**What is expected**
Transcribe every entry exactly; the images stay out.

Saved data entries
----------

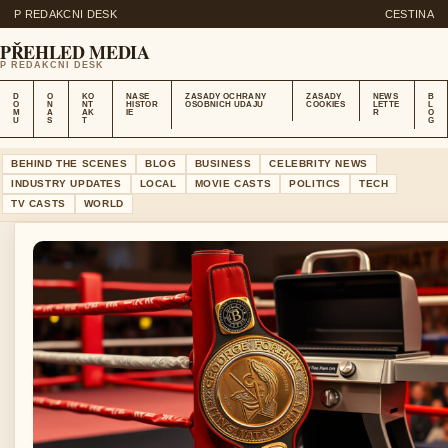
P REDAKCNI DESK
CESTINA
PŘEHLED MEDIA
P REDAKCNI DESK
D
O
KO
NASE
ZASADY OCHRANY
ZASADY
NEWS
B
O
N
NT
HISTOR
OSOBNICH UDAJU
COOKIES
LETTE
L
M
A
AK
IE
R
O
U
S
T
G
BEHIND THE SCENES
BLOG
BUSINESS
CELEBRITY NEWS
INDUSTRY UPDATES
LOCAL
MOVIE CASTS
POLITICS
TECH
TV CASTS
WORLD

----------

**Exercise solution**
P REDAKCNI DESK
CESTINA
PŘEHLED MEDIA
P REDAKCNI DESK
D
O
KO
NASE
ZASADY OCHRANY
ZASADY
NEWS
B
O
N
NT
HISTOR
OSOBNICH UDAJU
COOKIES
LETTE
L
M
A
AK
IE
R
O
U
S
T
G
BEHIND THE SCENES
BLOG
BUSINESS
CELEBRITY NEWS
INDUSTRY UPDATES
LOCAL
MOVIE CASTS
POLITICS
TECH
TV CASTS
WORLD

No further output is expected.